Cose che non mi mancheranno:
– fingere di non aver sentito quando la gente mi chiede invano se posso far ottenere giochi e console scontati, “perché tu ci lavori”. Il massimo che posso fare è farmi prestare i giochi dai colleghi nerd.
– rinunciare alla mia vita sociale, alle mie abitudini e soprattutto alla mia sanità mentale perché la gente possa giocare dei videogiochi nella propria lingua. Se proprio devo annullarmi per qualcosa, che sia perlomeno per ottenere la pace nel mondo, trovare la cura per il cancro o scongiurare l’estinzione di tutte le specie a rischio del pianeta. Oppure potrei evitare di annullarmi, magari, che onestamente è l’opzione che mi alletta di più.

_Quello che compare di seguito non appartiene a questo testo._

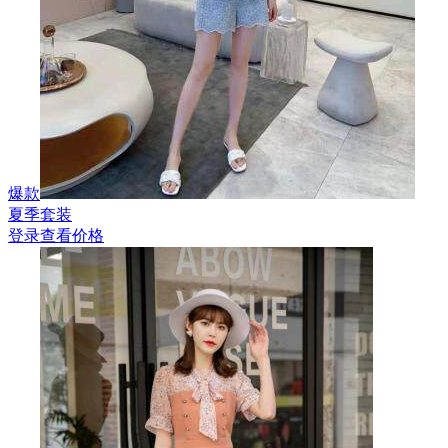
爆款
夏季套装
登录查看价格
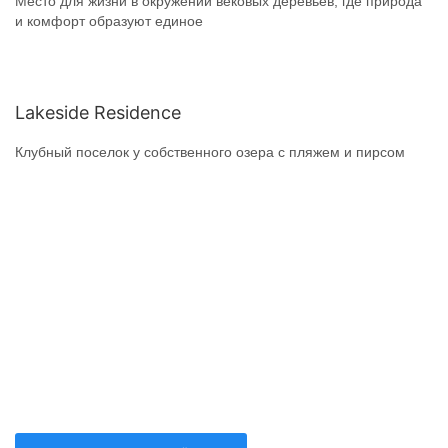
Место для жизни в окружении вековых деревьев, где природа
и комфорт образуют единое
Lakeside Residence
Клубный поселок у собственного озера с пляжем и пирсом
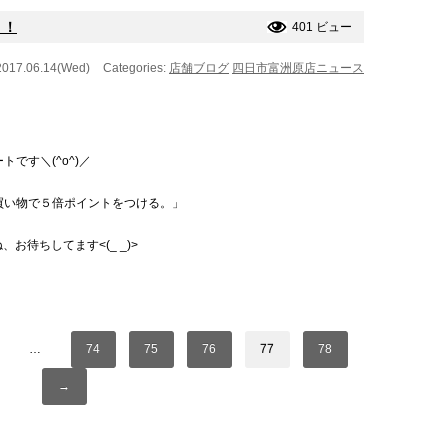
！！
401 ビュー
2017.06.14(Wed)
Categories:
店舗ブログ
四日市富洲原店ニュース
です＼(^o^)／
買い物で５倍ポイントをつける。」
お待ちしてます<(_ _)>
…
74
75
76
77
78
→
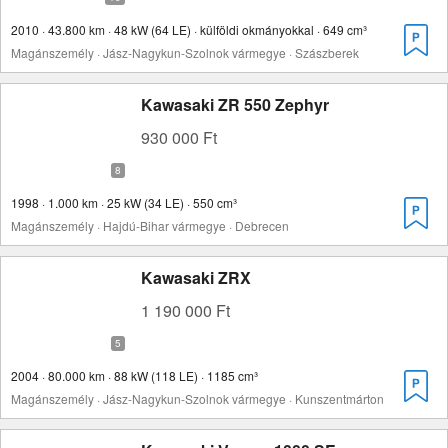
2010 · 43.800 km · 48 kW (64 LE) · külföldi okmányokkal · 649 cm³
Magánszemély · Jász-Nagykun-Szolnok vármegye · Szászberek
Kawasaki ZR 550 Zephyr
930 000 Ft
1998 · 1.000 km · 25 kW (34 LE) · 550 cm³
Magánszemély · Hajdú-Bihar vármegye · Debrecen
Kawasaki ZRX
1 190 000 Ft
2004 · 80.000 km · 88 kW (118 LE) · 1185 cm³
Magánszemély · Jász-Nagykun-Szolnok vármegye · Kunszentmárton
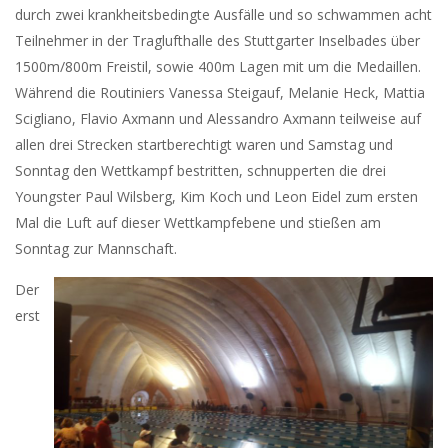
durch zwei krankheitsbedingte Ausfälle und so schwammen acht
Teilnehmer in der Traglufthalle des Stuttgarter Inselbades über
1500m/800m Freistil, sowie 400m Lagen mit um die Medaillen.
Während die Routiniers Vanessa Steigauf, Melanie Heck, Mattia
Scigliano, Flavio Axmann und Alessandro Axmann teilweise auf
allen drei Strecken startberechtigt waren und Samstag und
Sonntag den Wettkampf bestritten, schnupperten die drei
Youngster Paul Wilsberg, Kim Koch und Leon Eidel zum ersten
Mal die Luft auf dieser Wettkampfebene und stießen am
Sonntag zur Mannschaft.
Der
erst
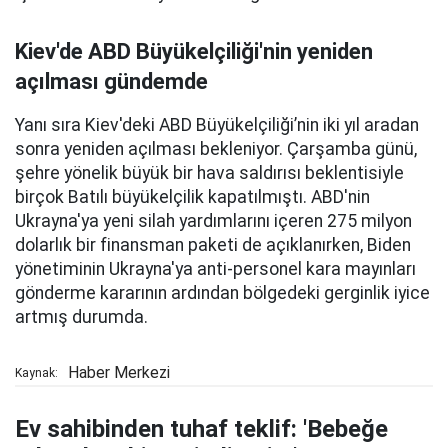
Kiev'de ABD Büyükelçiliği'nin yeniden
açılması gündemde
Yanı sıra Kiev'deki ABD Büyükelçiliği’nin iki yıl aradan
sonra yeniden açılması bekleniyor. Çarşamba günü,
şehre yönelik büyük bir hava saldırısı beklentisiyle
birçok Batılı büyükelçilik kapatılmıştı. ABD'nin
Ukrayna'ya yeni silah yardımlarını içeren 275 milyon
dolarlık bir finansman paketi de açıklanırken, Biden
yönetiminin Ukrayna'ya anti-personel kara mayınları
gönderme kararının ardından bölgedeki gerginlik iyice
artmış durumda.
Haber Merkezi
Kaynak:
Ev sahibinden tuhaf teklif: 'Bebeğe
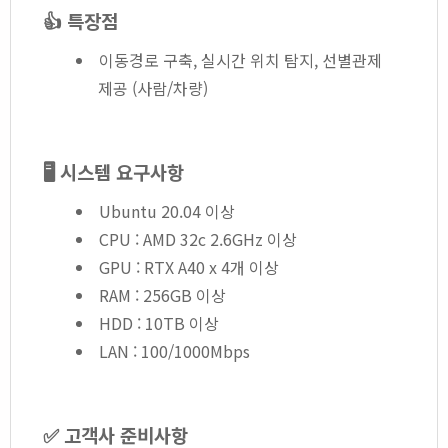
👍 특장점
이동경로 구축, 실시간 위치 탐지, 선별관제
제공 (사람/차량)
🖥️ 시스템 요구사항
Ubuntu 20.04 이상
CPU : AMD 32c 2.6GHz 이상
GPU : RTX A40 x 4개 이상
RAM : 256GB 이상
HDD : 10TB 이상
LAN : 100/1000Mbps
✅ 고객사 준비사항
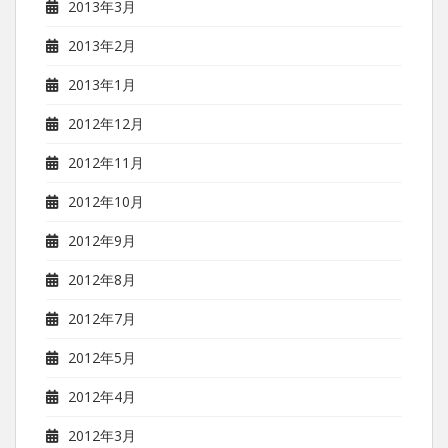
2013年3月
2013年2月
2013年1月
2012年12月
2012年11月
2012年10月
2012年9月
2012年8月
2012年7月
2012年5月
2012年4月
2012年3月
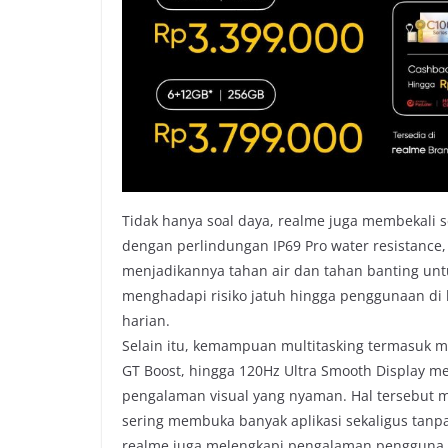
Tidak hanya soal daya, realme juga membekali s
dengan perlindungan IP69 Pro water resistance, 
menjadikannya tahan air dan tahan banting untu
menghadapi risiko jatuh hingga penggunaan di
harian.
Selain itu, kemampuan multitasking termasuk me
GT Boost, hingga 120Hz Ultra Smooth Display m
pengalaman visual yang nyaman. Hal tersebut 
sering membuka banyak aplikasi sekaligus tanpa
realme juga melengkapi pengalaman pengguna 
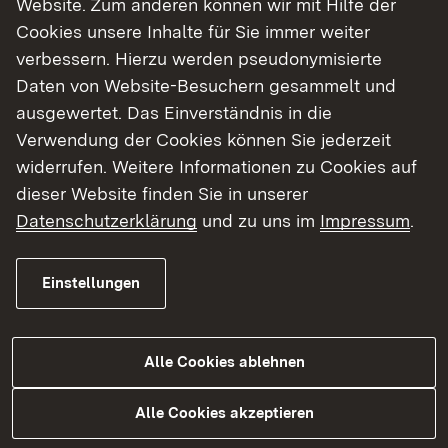
Website. Zum anderen können wir mit Hilfe der
Cookies unsere Inhalte für Sie immer weiter
Finde dein Studium in Baden-Württemberg
verbessern. Hierzu werden pseudonymisierte
Daten von Website-Besuchern gesammelt und
ausgewertet. Das Einverständnis in die
Verwendung der Cookies können Sie jederzeit
widerrufen. Weitere Informationen zu Cookies auf
dieser Website finden Sie in unserer
Datenschutzerklärung
und zu uns im
Impressum
.
Einstellungen
Alle Cookies ablehnen
Studium
Alle Cookies akzeptieren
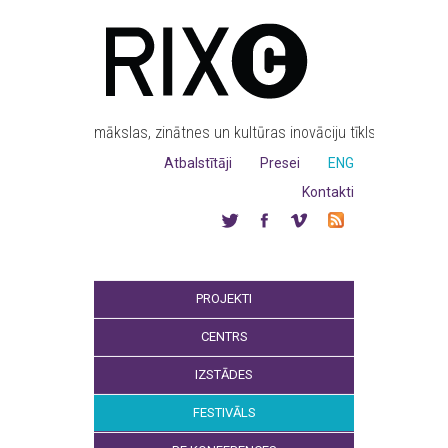
mākslas, zinātnes un kultūras inovāciju tīkls
Atbalstītāji
Presei
ENG
Kontakti
PROJEKTI
CENTRS
IZSTĀDES
FESTIVĀLS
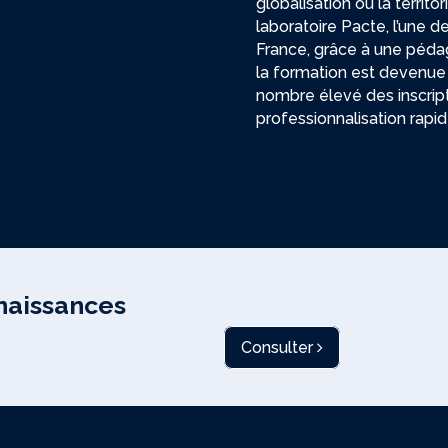
globalisation ou la territo
laboratoire Pacte, l’une 
France, grâce à une pédag
la formation est devenue 
nombre élevé des inscript
professionnalisation rapid
naissances
Consulter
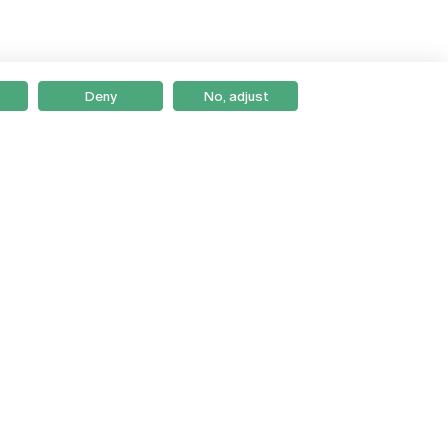
Deny
No, adjust
Braga
Lisboa
Porto
Viseu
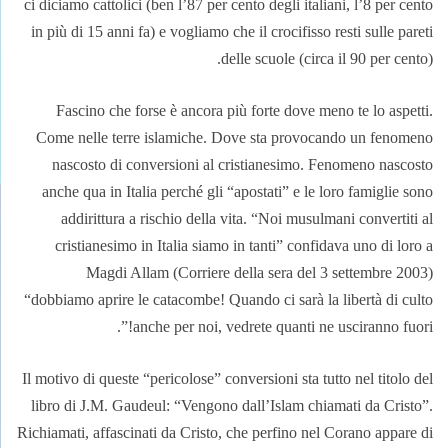
ci diciamo cattolici (ben l’87 per cento degli italiani, l’8 per cento
in più di 15 anni fa) e vogliamo che il crocifisso resti sulle pareti
delle scuole (circa il 90 per cento).
Fascino che forse è ancora più forte dove meno te lo aspetti.
Come nelle terre islamiche. Dove sta provocando un fenomeno
nascosto di conversioni al cristianesimo. Fenomeno nascosto
anche qua in Italia perché gli “apostati” e le loro famiglie sono
addirittura a rischio della vita. “Noi musulmani convertiti al
cristianesimo in Italia siamo in tanti” confidava uno di loro a
Magdi Allam (Corriere della sera del 3 settembre 2003)
“dobbiamo aprire le catacombe! Quando ci sarà la libertà di culto
anche per noi, vedrete quanti ne usciranno fuori!”.
Il motivo di queste “pericolose” conversioni sta tutto nel titolo del
libro di J.M. Gaudeul: “Vengono dall’Islam chiamati da Cristo”.
Richiamati, affascinati da Cristo, che perfino nel Corano appare di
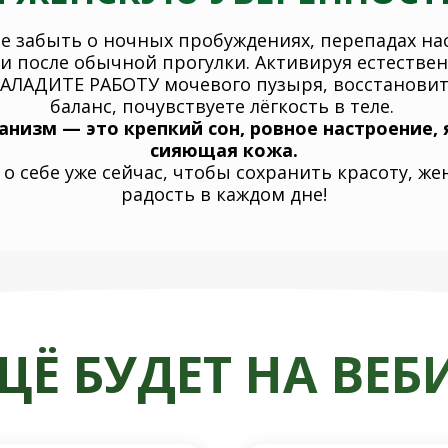
е забыть о ночных пробуждениях, перепадах на
и после обычной прогулки. Активируя естестве
НАЛАДИТЕ РАБОТУ мочевого пузыря, восстанови
баланс, почувствуете лёгкость в теле.
низм — это крепкий сон, ровное настроение, 
сияющая кожа.
о себе уже сейчас, чтобы сохранить красоту, ж
радость в каждом дне!
ЩЁ БУДЕТ НА ВЕБ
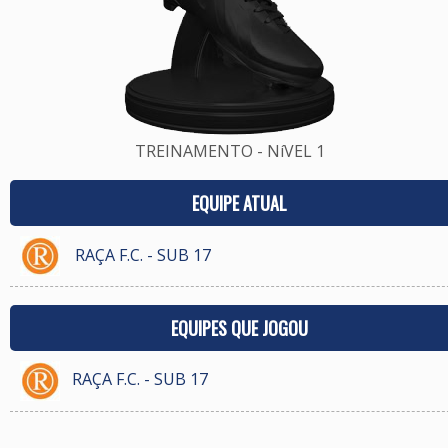
TREINAMENTO - NíVEL 1
EQUIPE ATUAL
RAÇA F.C. - SUB 17
EQUIPES QUE JOGOU
RAÇA F.C. - SUB 17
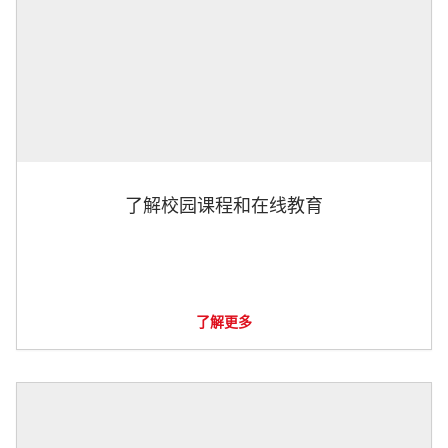
了解校园课程和在线教育
了解更多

– una persona di cui dirò solo una cosa, perché mi sto già esercitando col suddetto autocontrollo: dopo una settimana al lavoro con lui anche il Dalai Lama passerebbe all’uso della violenza.
– la maledetta strada su cui tutto o buona parte del nord della Lombardia si riversa per arrivare a Milano ogni mattina. Ok, passo all’incognita treno, ritardi, guasti, scioperi e tanto altro ancora, ma non credo mi guarderò indietro con nostalgia molto spesso.
– le trasferte estere traumatizzanti (per me, per tutto l’ufficio e per tutto il Giappone).
– lavorare in un open space con altre 15 persone. L’inferno è sicuramente più silenzioso, più fresco e più accogliente.
PS: l’idea di questo post mi è venuta grazie a quest’altro, ben più amaro e toccante.